Repeat the records verbatim and leave the pictures out of your copy.

* Information shown:
____

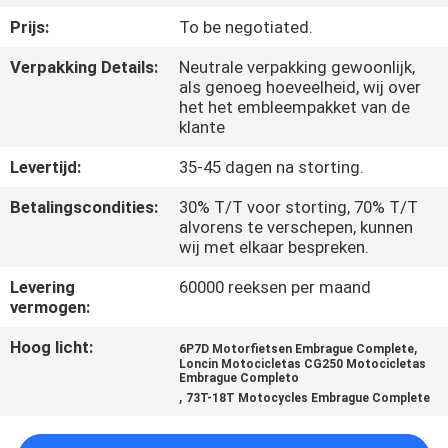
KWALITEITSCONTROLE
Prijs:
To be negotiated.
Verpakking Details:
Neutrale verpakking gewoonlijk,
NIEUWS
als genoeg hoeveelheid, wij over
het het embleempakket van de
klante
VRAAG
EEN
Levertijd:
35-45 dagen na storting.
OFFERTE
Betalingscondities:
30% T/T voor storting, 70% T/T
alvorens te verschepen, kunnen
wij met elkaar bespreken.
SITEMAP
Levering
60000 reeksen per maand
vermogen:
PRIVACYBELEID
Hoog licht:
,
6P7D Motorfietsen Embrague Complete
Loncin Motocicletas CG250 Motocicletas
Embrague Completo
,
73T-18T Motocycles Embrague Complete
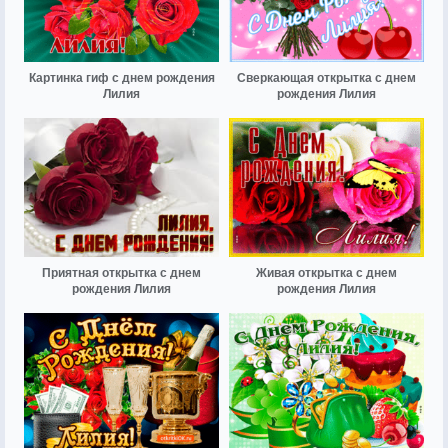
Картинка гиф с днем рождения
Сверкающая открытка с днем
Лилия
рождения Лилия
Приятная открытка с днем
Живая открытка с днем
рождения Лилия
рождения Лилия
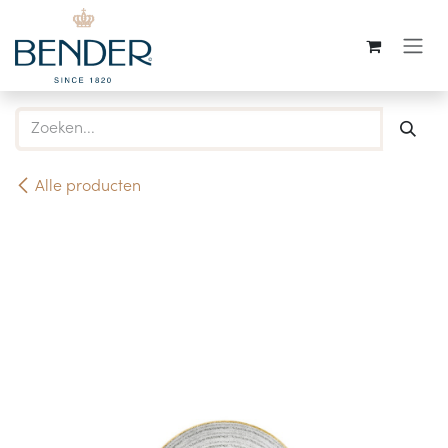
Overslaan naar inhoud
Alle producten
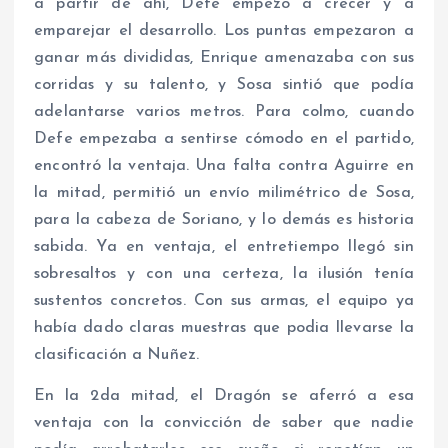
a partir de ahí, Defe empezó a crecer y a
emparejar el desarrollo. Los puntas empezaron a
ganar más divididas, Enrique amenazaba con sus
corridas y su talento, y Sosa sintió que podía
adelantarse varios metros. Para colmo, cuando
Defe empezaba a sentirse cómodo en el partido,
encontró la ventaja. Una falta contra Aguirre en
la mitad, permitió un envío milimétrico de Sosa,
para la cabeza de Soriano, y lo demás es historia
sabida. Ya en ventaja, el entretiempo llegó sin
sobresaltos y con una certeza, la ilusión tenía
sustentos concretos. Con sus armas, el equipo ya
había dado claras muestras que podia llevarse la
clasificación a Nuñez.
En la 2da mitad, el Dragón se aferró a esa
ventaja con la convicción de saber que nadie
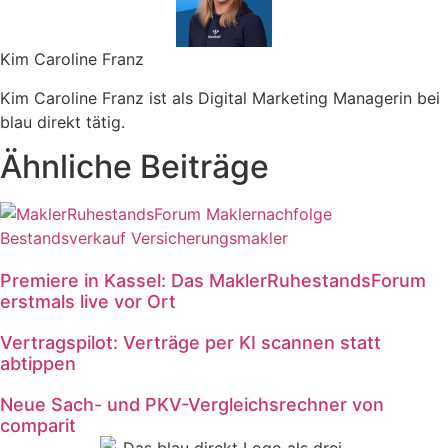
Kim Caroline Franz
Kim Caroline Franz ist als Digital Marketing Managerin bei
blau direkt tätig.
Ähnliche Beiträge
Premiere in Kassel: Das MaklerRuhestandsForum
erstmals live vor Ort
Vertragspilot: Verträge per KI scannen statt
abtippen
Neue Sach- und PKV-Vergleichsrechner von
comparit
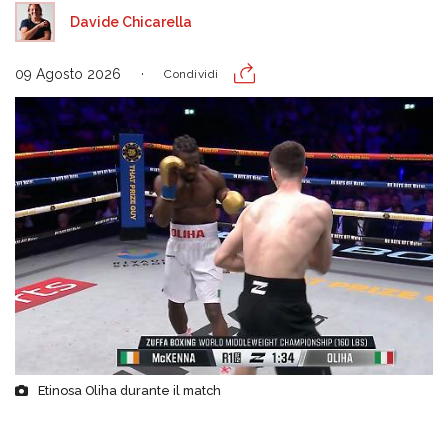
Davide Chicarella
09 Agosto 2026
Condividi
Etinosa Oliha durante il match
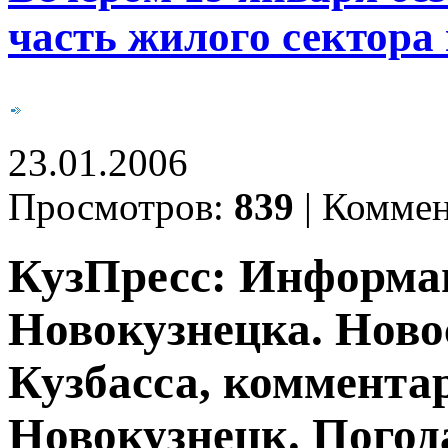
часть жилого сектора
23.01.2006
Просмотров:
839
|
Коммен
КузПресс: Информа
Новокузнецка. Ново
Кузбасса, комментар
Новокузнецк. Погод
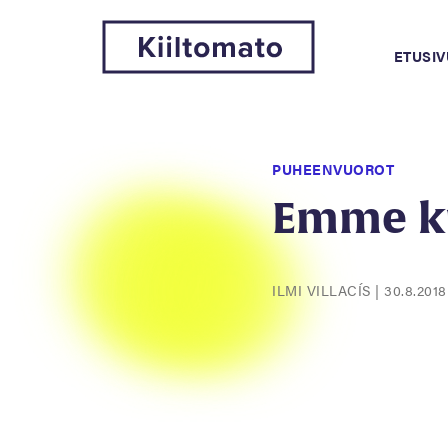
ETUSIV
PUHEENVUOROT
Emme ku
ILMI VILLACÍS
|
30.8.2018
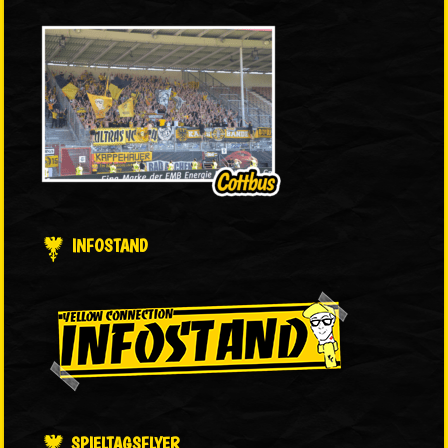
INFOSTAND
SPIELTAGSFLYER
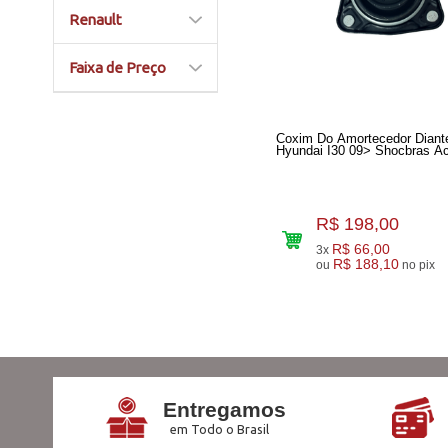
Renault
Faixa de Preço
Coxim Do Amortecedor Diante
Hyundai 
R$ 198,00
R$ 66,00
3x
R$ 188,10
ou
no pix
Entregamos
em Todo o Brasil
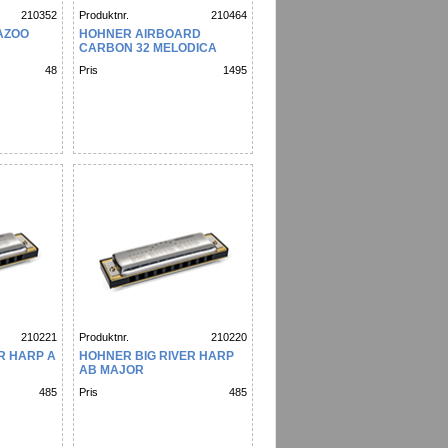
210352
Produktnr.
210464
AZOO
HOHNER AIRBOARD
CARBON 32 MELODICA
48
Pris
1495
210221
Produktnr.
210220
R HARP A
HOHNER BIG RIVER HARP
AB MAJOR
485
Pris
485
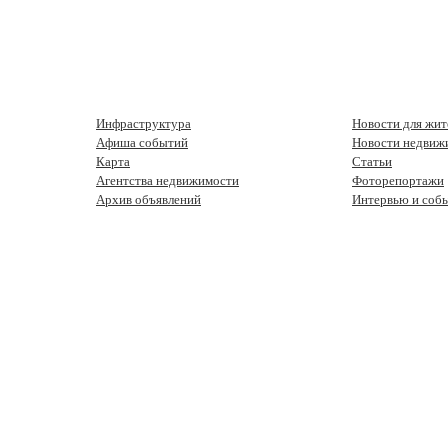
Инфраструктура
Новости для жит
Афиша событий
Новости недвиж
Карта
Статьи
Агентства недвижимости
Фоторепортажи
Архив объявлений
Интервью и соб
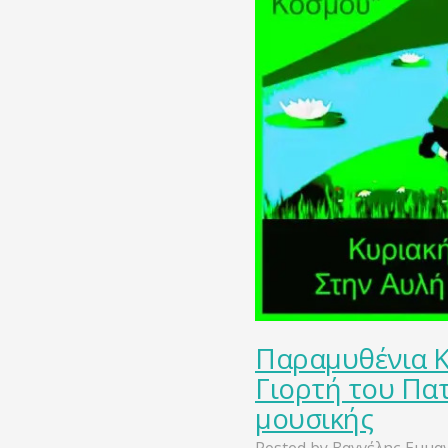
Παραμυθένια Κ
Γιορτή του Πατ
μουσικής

____

* Solution below:
KWALITEITSCONTROLE
Prijs:
To be negotiated.
Verpakking Details:
Neutrale verpakking gewoonlijk,
NIEUWS
als genoeg hoeveelheid, wij over
het het embleempakket van de
klante
VRAAG
EEN
Levertijd:
35-45 dagen na storting.
OFFERTE
Betalingscondities:
30% T/T voor storting, 70% T/T
alvorens te verschepen, kunnen
wij met elkaar bespreken.
SITEMAP
Levering
60000 reeksen per maand
vermogen:
PRIVACYBELEID
Hoog licht:
,
6P7D Motorfietsen Embrague Complete
Loncin Motocicletas CG250 Motocicletas
Embrague Completo
,
73T-18T Motocycles Embrague Complete
Картинка гиф с днем рождения
Сверкающая открытка с днем
Лилия
рождения Лилия
Приятная открытка с днем
Живая открытка с днем
рождения Лилия
рождения Лилия
Overslaan naar inhoud
Alle producten
a partir de ahí, Defe empezó a crecer y a
emparejar el desarrollo. Los puntas empezaron a
ganar más divididas, Enrique amenazaba con sus
corridas y su talento, y Sosa sintió que podía
adelantarse varios metros. Para colmo, cuando
Defe empezaba a sentirse cómodo en el partido,
encontró la ventaja. Una falta contra Aguirre en
la mitad, permitió un envío milimétrico de Sosa,
para la cabeza de Soriano, y lo demás es historia
sabida. Ya en ventaja, el entretiempo llegó sin
sobresaltos y con una certeza, la ilusión tenía
sustentos concretos. Con sus armas, el equipo ya
había dado claras muestras que podia llevarse la
clasificación a Nuñez.
En la 2da mitad, el Dragón se aferró a esa
ventaja con la convicción de saber que nadie
Kim Caroline Franz
Kim Caroline Franz ist als Digital Marketing Managerin bei
blau direkt tätig.
Ähnliche Beiträge
Premiere in Kassel: Das MaklerRuhestandsForum
erstmals live vor Ort
Vertragspilot: Verträge per KI scannen statt
abtippen
Neue Sach- und PKV-Vergleichsrechner von
comparit
Davide Chicarella
09 Agosto 2026
Condividi
Etinosa Oliha durante il match
часть жилого сектора
23.01.2006
Просмотров:
839
|
Коммен
КузПресс: Информа
Новокузнецка. Ново
Кузбасса, комментар
Новокузнецк. Погод
ETUSIV
PUHEENVUOROT
Emme ku
ILMI VILLACÍS
|
30.8.2018
INFOSTAND
SPIELTAGSFLYER
Renault
Faixa de Preço
Coxim Do Amortecedor Diante
Hyundai 
R$ 198,00
R$ 66,00
3x
R$ 188,10
ou
no pix
Entregamos
em Todo o Brasil
210352
Produktnr.
210464
AZOO
HOHNER AIRBOARD
CARBON 32 MELODICA
48
Pris
1495
210221
Produktnr.
210220
R HARP A
HOHNER BIG RIVER HARP
AB MAJOR
485
Pris
485
Инфраструктура
Новости для жит
Афиша событий
Новости недвиж
Карта
Статьи
Агентства недвижимости
Фоторепортажи
Архив объявлений
Интервью и соб
Παραμυθένια Κ
Γιορτή του Πατ
μουσικής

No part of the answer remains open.